If I tell you something startling, do you promise not to swoon?
I nod, and watch the orange peels fall to the river.
I've gotten him a ring, he says.
It wasn't until Jed that I understood
how a person could be disarming.
I have spent years of my life sitting
in my room, creating defenses of
cynicism, darkness, and bleakness.
Jed's friendship is the skeleton key to
my fortress. He disarms me every
time.
Let me see it, I reply.
He hands me the open orange, sections pulled back like petals. He wipes his fingers, then carefully reaches into his pocket. What emerges is a claddagh.
Two hands, one heart.
I have seen the rings before, but never like this. Never held between two fingers instead of worn on one. Never in the windblown sun, never so high over the water. Never so close to me.
Two hands, one heart.
Do the two hands belong to two different people? Are they holding their love in common, keeping it perfectly balanced? Or do the two hands belong to one person, giving the heart as an offering (take this, it's yours)?

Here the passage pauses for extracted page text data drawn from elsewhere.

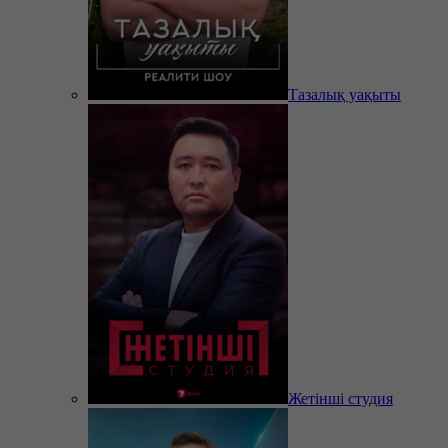
Тазалық уақыты
Жетінші студия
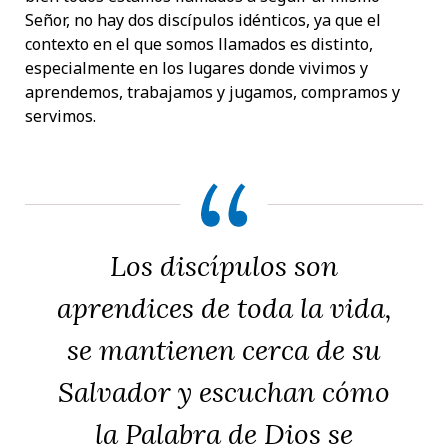
Señor, no hay dos discípulos idénticos, ya que el
contexto en el que somos llamados es distinto,
especialmente en los lugares donde vivimos y
aprendemos, trabajamos y jugamos, compramos y
servimos.
Los discípulos son
aprendices de toda la vida,
se mantienen cerca de su
Salvador y escuchan cómo
la Palabra de Dios se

At that moment, a truck speeds across the bridge. It comes dangerously close to us and shakes the false ground that we sit on.
I am jolted forward, into the rail.
The orange falls from my hand.
And the word I think is precarious. Because as the bridge rocks like a beast with a
tremor down its spine, as I pitch forward so close to the air of no return, I am struck
by how precarious it all is. How the things that hold us are only as strong as
the faith we have in them—
you go on the bridge because you trust it will not fall
the fingers will clasp because we trust them to.
You need two hands to hold a heart.
The tremors subside and I look over to Jed. He is ghostly pale, but the ring is still between his forefinger and thumb. He has held on, because he could not consider letting go.